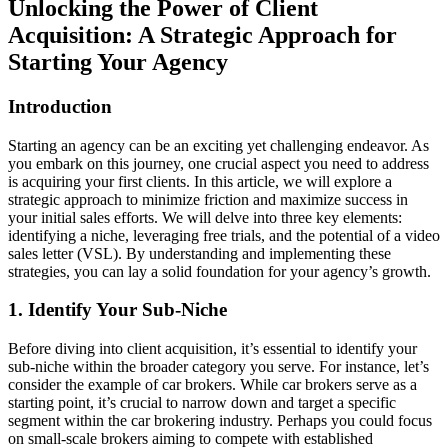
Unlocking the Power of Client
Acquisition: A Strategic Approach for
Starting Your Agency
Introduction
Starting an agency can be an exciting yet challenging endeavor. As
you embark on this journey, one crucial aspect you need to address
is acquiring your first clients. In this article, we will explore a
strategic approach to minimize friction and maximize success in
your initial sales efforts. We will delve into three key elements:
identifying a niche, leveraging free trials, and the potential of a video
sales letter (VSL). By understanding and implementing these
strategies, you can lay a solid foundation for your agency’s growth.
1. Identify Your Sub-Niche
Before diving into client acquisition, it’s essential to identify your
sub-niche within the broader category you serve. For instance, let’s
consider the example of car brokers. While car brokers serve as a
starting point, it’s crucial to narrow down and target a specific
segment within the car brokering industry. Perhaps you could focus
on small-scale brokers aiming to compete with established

══════════

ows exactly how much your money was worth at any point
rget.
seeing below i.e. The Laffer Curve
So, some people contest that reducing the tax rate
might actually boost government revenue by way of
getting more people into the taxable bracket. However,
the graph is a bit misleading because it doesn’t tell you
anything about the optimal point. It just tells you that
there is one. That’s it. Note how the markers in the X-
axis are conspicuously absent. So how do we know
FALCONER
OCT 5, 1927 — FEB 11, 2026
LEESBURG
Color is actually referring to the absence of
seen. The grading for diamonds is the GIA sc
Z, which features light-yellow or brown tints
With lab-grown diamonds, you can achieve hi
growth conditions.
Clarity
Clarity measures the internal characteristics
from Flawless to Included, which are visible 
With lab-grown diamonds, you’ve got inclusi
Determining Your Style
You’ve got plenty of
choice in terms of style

══════════

__Exercise prompt__
Using the entries above, work out the number of lines containing the string "serve", and supply only that number.

__Solved problem__
2